▸ **WHAT TO DO**
In this exercise, retype exactly and only the lines from the top of the entries below through the line that holds "excelente, limpinha, arejada, muito", omitting pictures.

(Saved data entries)
:::::

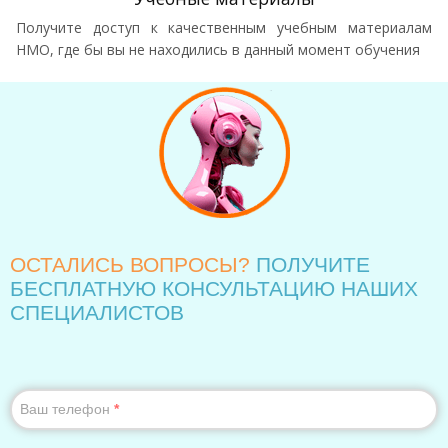
Получите доступ к качественным учебным материалам
НМО, где бы вы не находились в данный момент обучения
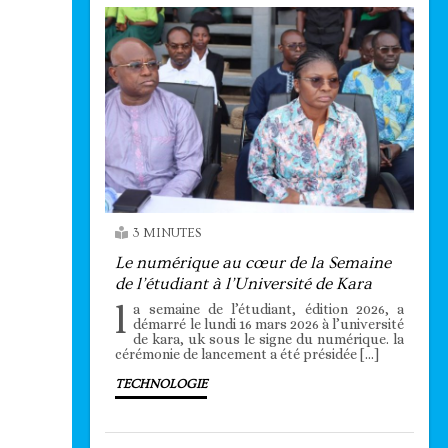
3 MINUTES
Le numérique au cœur de la Semaine
de l’étudiant à l’Université de Kara
l
a semaine de l’étudiant, édition 2026, a
démarré le lundi 16 mars 2026 à l’université
de kara, uk sous le signe du numérique. la
cérémonie de lancement a été présidée […]
TECHNOLOGIE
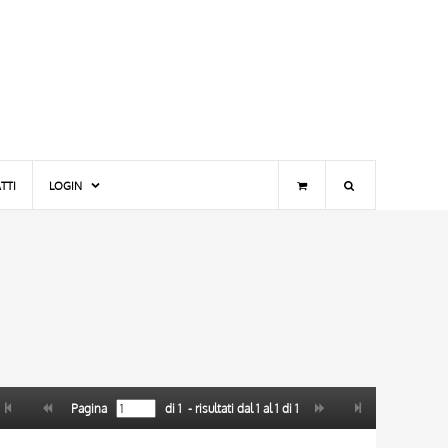
TTI
LOGIN
Pagina
di
1
- risultati dal
1
al
1
di
1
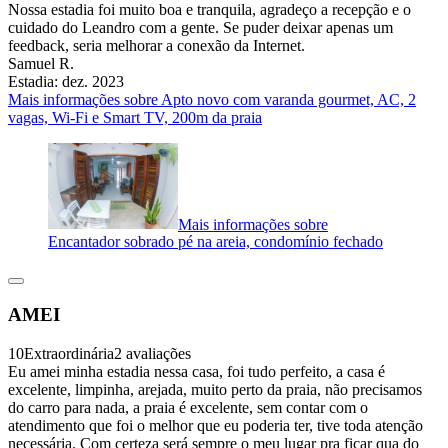
Nossa estadia foi muito boa e tranquila, agradeço a recepção e o
cuidado do Leandro com a gente. Se puder deixar apenas um
feedback, seria melhorar a conexão da Internet.
Samuel R.
Estadia: dez. 2023
Mais informações sobre Apto novo com varanda gourmet, AC, 2
vagas, Wi-Fi e Smart TV, 200m da praia
Mais informações sobre
Encantador sobrado pé na areia, condomínio fechado
AMEI
10
Extraordinária
2 avaliações
Eu amei minha estadia nessa casa, foi tudo perfeito, a casa é
excelente, limpinha, arejada, muito perto da praia, não precisamos
do carro para nada, a praia é excelente, sem contar com o
atendimento que foi o melhor que eu poderia ter, tive toda atenção
necessária. Com certeza será sempre o meu lugar pra ficar qua do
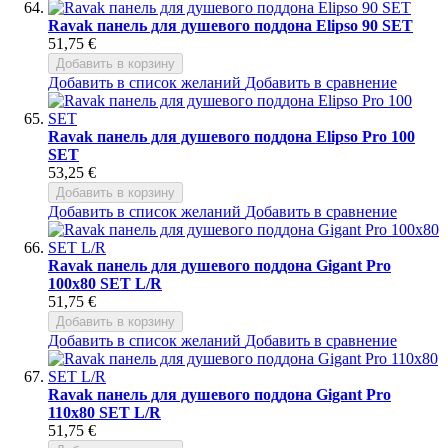
Ravak панель для душевого поддона Elipso 90 SET
51,75 €
Добавить в корзину
Добавить в список желаний
Добавить в сравнение
Ravak панель для душевого поддона Elipso Pro 100
SET
53,25 €
Добавить в корзину
Добавить в список желаний
Добавить в сравнение
Ravak панель для душевого поддона Gigant Pro
100x80 SET L/R
51,75 €
Добавить в корзину
Добавить в список желаний
Добавить в сравнение
Ravak панель для душевого поддона Gigant Pro
110x80 SET L/R
51,75 €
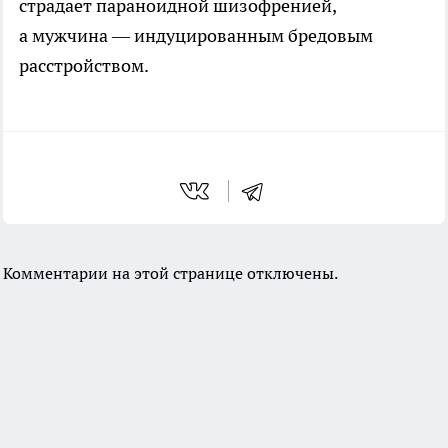
страдает параноидной шизофренией,
а мужчина — индуцированным бредовым
расстройством.
Комментарии на этой странице отключены.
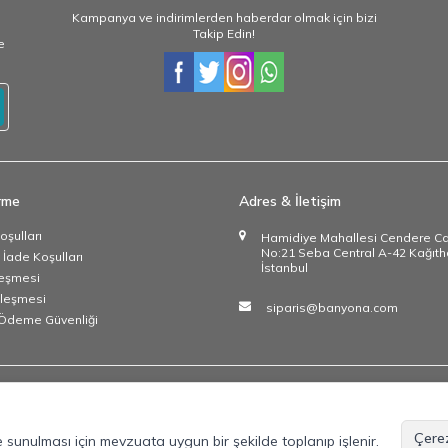
Kampanya ve indirimlerden haberdar olmak için bizi
Takip Edin!
e
irme
Adres & İletişim
oşulları
Hamidiye Mahallesi Cendere C
No:21 Seba Central A-42 Kağıth
 İade Koşulları
İstanbul
leşmesi
zleşmesi
siparis@banyona.com
e Ödeme Güvenliği
Çerez
lde sunulması için mevzuata uygun bir şekilde toplanıp işlenir.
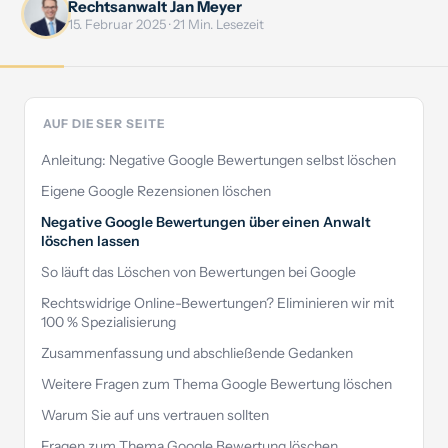
Rechtsanwalt Jan Meyer
15. Februar 2025 · 21 Min. Lesezeit
Kununu verklagen
Rufmord-Schutzbrief
Dauermandat mit Dauerschutz
EXKLUSIV
AUF DIESER SEITE
Anleitung: Negative Google Bewertungen selbst löschen
Eigene Google Rezensionen löschen
Negative Google Bewertungen über einen Anwalt
löschen lassen
So läuft das Löschen von Bewertungen bei Google
Rechtswidrige Online-Bewertungen? Eliminieren wir mit
100 % Spezialisierung
Zusammenfassung und abschließende Gedanken
Weitere Fragen zum Thema Google Bewertung löschen
Warum Sie auf uns vertrauen sollten
Fragen zum Thema Google Bewertung löschen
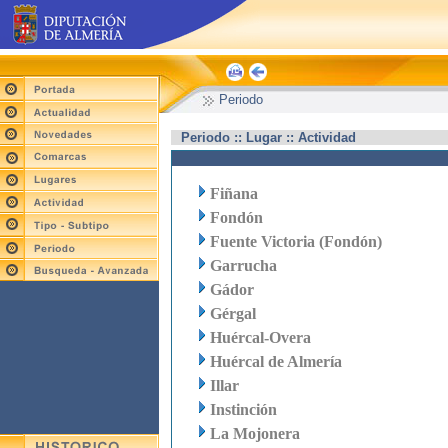
Periodo
Periodo :: Lugar :: Actividad
Fiñana
Fondón
Fuente Victoria (Fondón)
Garrucha
Gádor
Gérgal
Huércal-Overa
Huércal de Almería
Illar
Instinción
La Mojonera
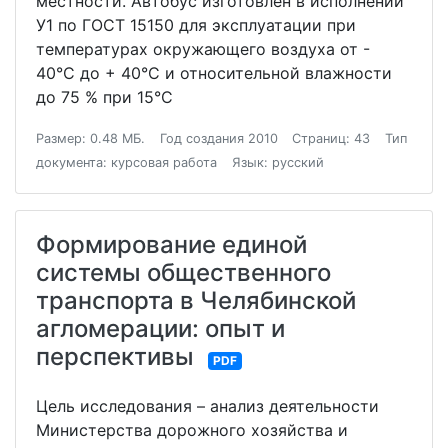
местности. Автобус изготовлен в исполнении
У1 по ГОСТ 15150 для эксплуатации при
температурах окружающего воздуха от -
40°С до + 40°С и относительной влажности
до 75 % при 15°С
Размер: 0.48 МБ.
Год создания 2010
Страниц: 43
Тип
документа: курсовая работа
Язык: русский
Формирование единой
системы общественного
транспорта в Челябинской
агломерации: опыт и
перспективы
PDF
Цель исследования – анализ деятельности
Министерства дорожного хозяйства и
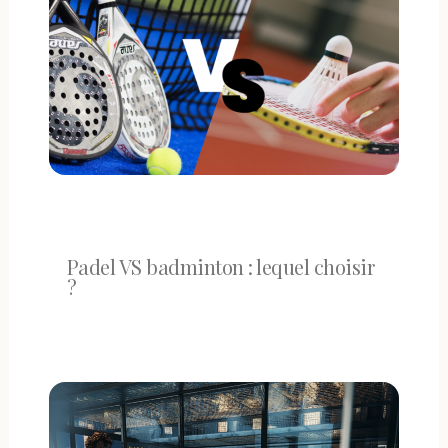
Padel VS badminton : lequel choisir
?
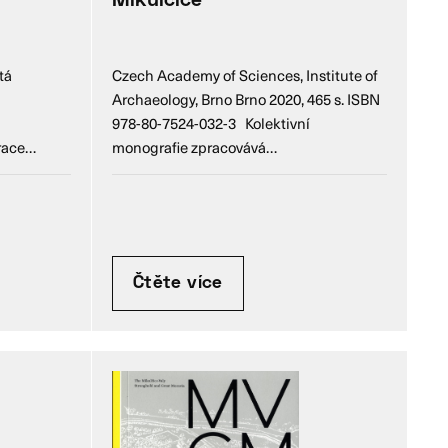
Mikulčice
tá
Czech Academy of Sciences, Institute of
Archaeology, Brno Brno 2020, 465 s. ISBN
978-80-7524-032-3 Kolektivní
race…
monografie zpracovává…
Čtěte více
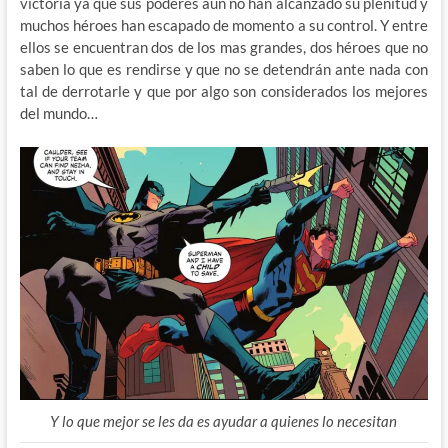
victoria ya que sus poderes aun no han alcanzado su plenitud y
muchos héroes han escapado de momento a su control. Y entre
ellos se encuentran dos de los mas grandes, dos héroes que no
saben lo que es rendirse y que no se detendrán ante nada con
tal de derrotarle y que por algo son considerados los mejores
del mundo…
Y lo que mejor se les da es ayudar a quienes lo necesitan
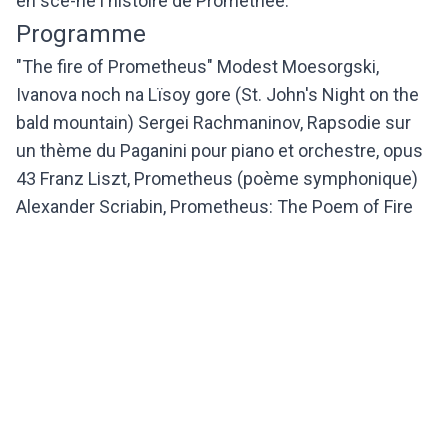
en scè-ne l'histoire de Prométhée.
Programme
"The fire of Prometheus" Modest Moesorgski,
Ivanova noch na Lïsoy gore (St. John's Night on the
bald mountain) Sergei Rachmaninov, Rapsodie sur
un thème du Paganini pour piano et orchestre, opus
43 Franz Liszt, Prometheus (poème symphonique)
Alexander Scriabin, Prometheus: The Poem of Fire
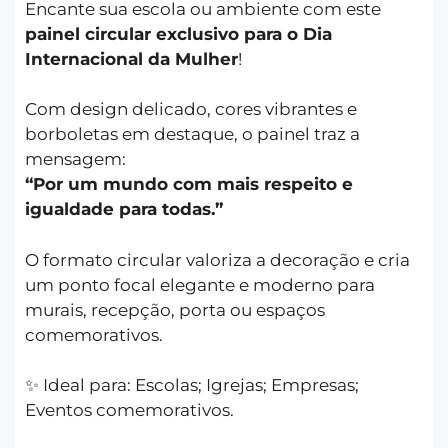
Encante sua escola ou ambiente com este
painel circular exclusivo para o Dia
Internacional da Mulher
!
Com design delicado, cores vibrantes e
borboletas em destaque, o painel traz a
mensagem:
“Por um mundo com mais respeito e
igualdade para todas.”
O formato circular valoriza a decoração e cria
um ponto focal elegante e moderno para
murais, recepção, porta ou espaços
comemorativos.
✨ Ideal para:
Escolas;
Igrejas;
Empresas;
Eventos comemorativos.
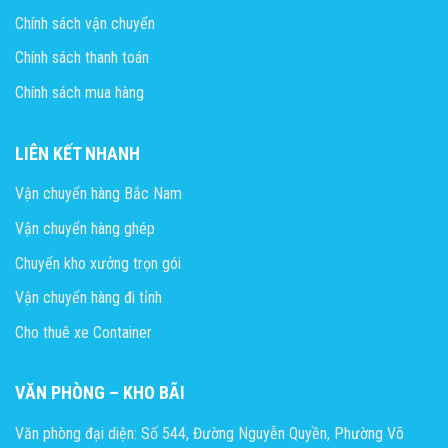
Chính sách vận chuyển
Chính sách thanh toán
Chính sách mua hàng
LIÊN KẾT NHANH
Vận chuyển hàng Bắc Nam
Vận chuyển hàng ghép
Chuyển kho xưởng trọn gói
Vận chuyển hàng đi tỉnh
Cho thuê xe Container
VĂN PHÒNG – KHO BÃI
Văn phòng đại diện: Số 544, Đường Nguyễn Quyền, Phường Võ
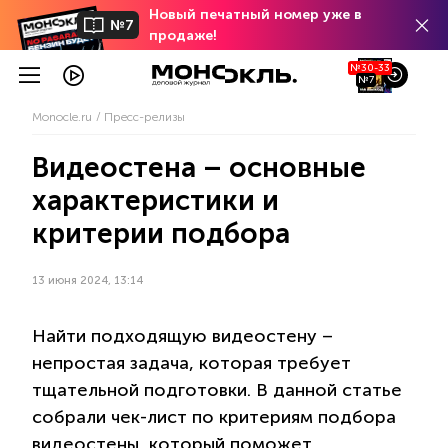
Новый печатный номер уже в
№7
продаже!
№30-33
№7
Monocle.ru
Пресс-релизы
Видеостена – основные
характеристики и
критерии подбора
13 июня 2024, 13:14
Найти подходящую видеостену –
непростая задача, которая требует
тщательной подготовки. В данной статье
собрали чек-лист по критериям подбора
видеостены, который поможет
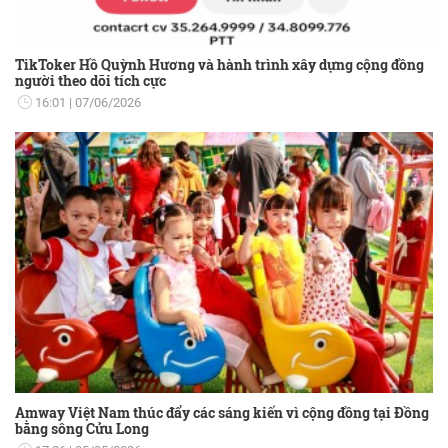
TikToker Hồ Quỳnh Hương và hành trình xây dựng cộng đồng
người theo dõi tích cực
16:01
07/06/2026
Amway Việt Nam thúc đẩy các sáng kiến vì cộng đồng tại Đồng
bằng sông Cửu Long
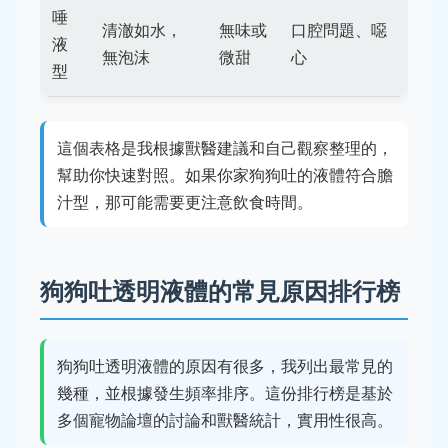
唾
清澈如水，
無味或
口腔問題、噁
液
無泡沫
微甜
心
型
這個表格是我根據獸醫建議和自己觀察整理的，
幫助你快速對照。如果你家狗狗吐的液體符合膽
汁型，那可能需要更注意飲食時間。
狗狗吐透明液體的常見原因排行榜
狗狗吐透明液體的原因有很多，我列出最常見的
幾種，並根據發生頻率排序。這份排行榜是基於
多個寵物論壇的討論和獸醫統計，實用性很高。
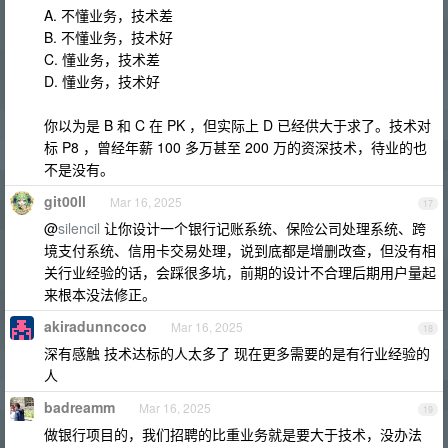
A. 不懂业务，技术差
B. 不懂业务，技术好
C. 懂业务，技术差
D. 懂业务，技术好
你以为是 B 和 C 在 PK ，但实际上 D 已经供大于求了。技术对
标 P8 ，曾经年薪 100 多万甚至 200 万的资深技术，待业的也
不是没有。
git00ll
Mar 16, 2025
17
@
silencil
让你设计一个银行记账系统、保险公司处理系统、跨
境支付系统、信用卡交易处理，说到底都是增删改查，但没有相
关行业经验的话，会踩很多坑，前期的设计不合理后期用户量起
来根本没法修正。
akiradunncoco
Mar 16, 2025
18
深有感触 技术达标的人太多了 现在更多需要的是有行业经验的
人
badreamm
Mar 16, 2025
19
做银行项目的，我们招聘的比重业务就是要大于技术，没办法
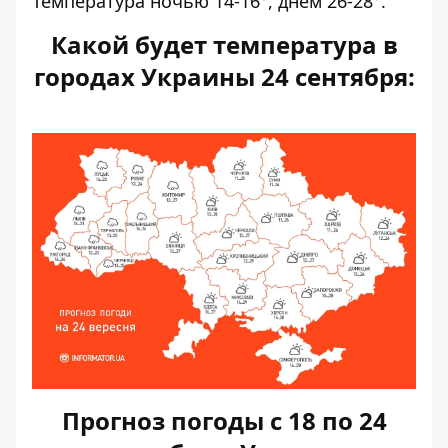
Температура ночью 14-16°, днём ​​26-28°.
Какой будет температура в
городах Украины 24 сентября:
Прогноз погоды с 18 по 24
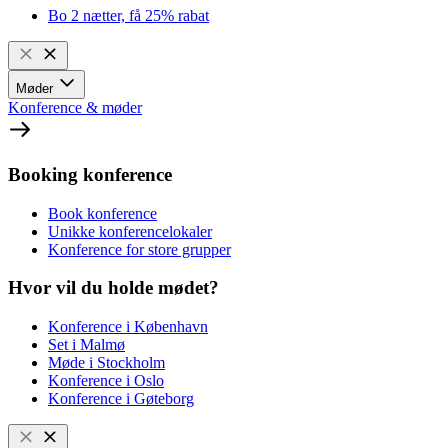
Bo 2 nætter, få 25% rabat
Møder
Konference & møder
Booking konference
Book konference
Unikke konferencelokaler
Konference for store grupper
Hvor vil du holde mødet?
Konference i København
Set i Malmø
Møde i Stockholm
Konference i Oslo
Konference i Gøteborg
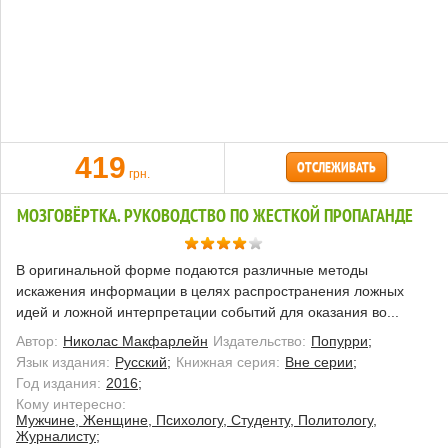
419
ОТСЛЕЖИВАТЬ
грн.
МОЗГОВЁРТКА. РУКОВОДСТВО ПО ЖЕСТКОЙ ПРОПАГАНДЕ
В оригинальной форме подаются различные методы
искажения информации в целях распространения ложных
идей и ложной интерпретации событий для оказания во...
Автор:
Николас Макфарлейн
Издательство:
Попурри;
Язык издания:
Русский;
Книжная серия:
Вне серии;
Год издания:
2016;
Кому интересно:
Мужчине, Женщине, Психологу, Студенту, Политологу,
Журналисту;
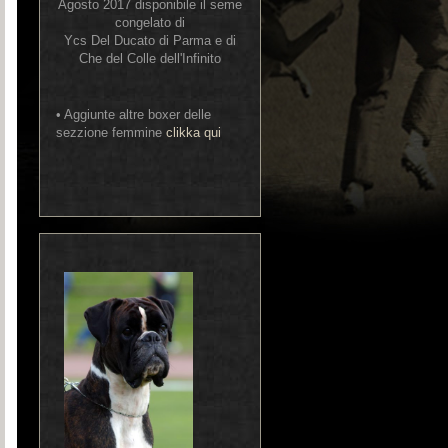
Agosto 2017 disponibile il seme
congelato di
Ycs Del Ducato di Parma e di
Che del Colle dell'Infinito
• Aggiunte altre boxer delle
sezzione femmine
clikka qui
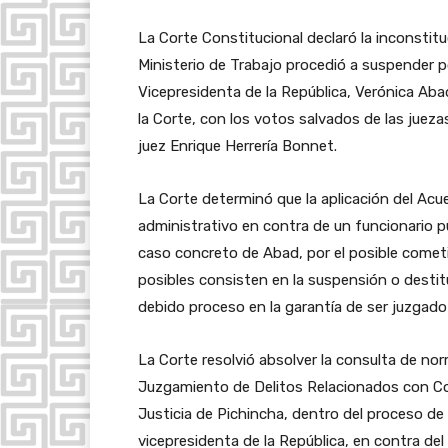
La Corte Constitucional declaró la inconstituc
Ministerio de Trabajo procedió a suspender por
Vicepresidenta de la República, Verónica Aba
la Corte, con los votos salvados de las juez
juez Enrique Herrería Bonnet.
La Corte determinó que la aplicación del Acuer
administrativo en contra de un funcionario pú
caso concreto de Abad, por el posible comet
posibles consisten en la suspensión o destit
debido proceso en la garantía de ser juzgad
La Corte resolvió absolver la consulta de nor
Juzgamiento de Delitos Relacionados con Cor
Justicia de Pichincha, dentro del proceso de
vicepresidenta de la República, en contra del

:::::

▸ **RESPONSE TO THIS TASK**
Получите доступ к качественным учебным материалам
НМО, где бы вы не находились в данный момент обучения
3 MINUTES
Le numérique au cœur de la Semaine
de l’étudiant à l’Université de Kara
l
a semaine de l’étudiant, édition 2026, a
démarré le lundi 16 mars 2026 à l’université
de kara, uk sous le signe du numérique. la
cérémonie de lancement a été présidée […]
TECHNOLOGIE
TTI
LOGIN
Pagina
di
1
- risultati dal
1
al
1
di
1
Nossa estadia foi muito boa e tranquila, agradeço a recepção e o
cuidado do Leandro com a gente. Se puder deixar apenas um
feedback, seria melhorar a conexão da Internet.
Samuel R.
Estadia: dez. 2023
Mais informações sobre Apto novo com varanda gourmet, AC, 2
vagas, Wi-Fi e Smart TV, 200m da praia
Mais informações sobre
Encantador sobrado pé na areia, condomínio fechado
AMEI
10
Extraordinária
2 avaliações
Eu amei minha estadia nessa casa, foi tudo perfeito, a casa é
excelente, limpinha, arejada, muito perto da praia, não precisamos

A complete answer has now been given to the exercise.